▸ **Assigned task**:
Copy out all lines of the material below in which "voice" occurs.
[Data for this exercise Boundary: Start]
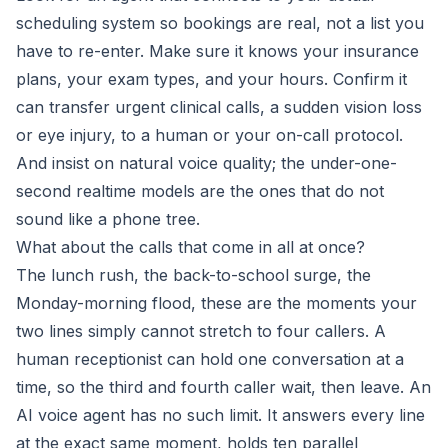
scheduling system so bookings are real, not a list you
have to re-enter. Make sure it knows your insurance
plans, your exam types, and your hours. Confirm it
can transfer urgent clinical calls, a sudden vision loss
or eye injury, to a human or your on-call protocol.
And insist on natural voice quality; the under-one-
second realtime models are the ones that do not
sound like a phone tree.
What about the calls that come in all at once?
The lunch rush, the back-to-school surge, the
Monday-morning flood, these are the moments your
two lines simply cannot stretch to four callers. A
human receptionist can hold one conversation at a
time, so the third and fourth caller wait, then leave. An
AI voice agent has no such limit. It answers every line
at the exact same moment, holds ten parallel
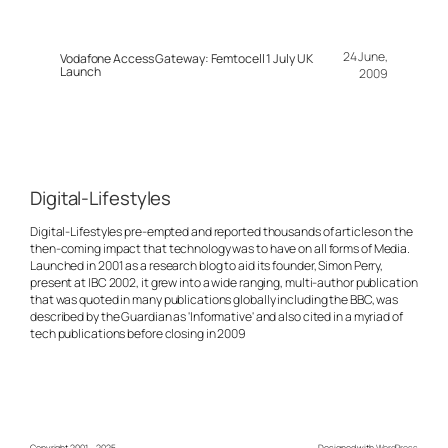
24 June,
Vodafone Access Gateway: Femtocell 1 July UK
Launch
2009
Digital-Lifestyles
Digital-Lifestyles pre-empted and reported thousands of articles on the
then-coming impact that technology was to have on all forms of Media.
Launched in 2001 as a research blog to aid its founder, Simon Perry,
present at IBC 2002, it grew into a wide ranging, multi-author publication
that was quoted in many publications globally including the BBC, was
described by the Guardian as 'Informative' and also cited in a myriad of
tech publications before closing in 2009
Copyright 2001 – 2025
Designed with
WordPress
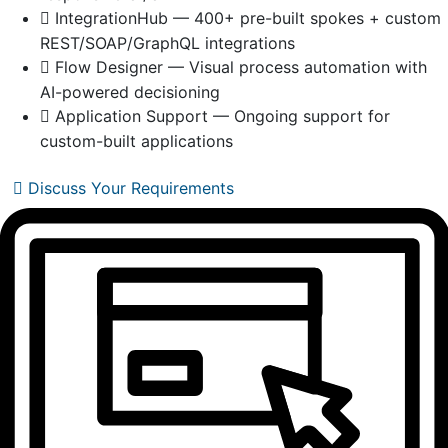
IntegrationHub — 400+ pre-built spokes + custom
REST/SOAP/GraphQL integrations
Flow Designer — Visual process automation with
AI-powered decisioning
Application Support — Ongoing support for
custom-built applications
Discuss Your Requirements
[Data for this exercise Boundary: End]
▸ **Exercise response**:
And insist on natural voice quality; the under-one-
AI voice agent has no such limit. It answers every line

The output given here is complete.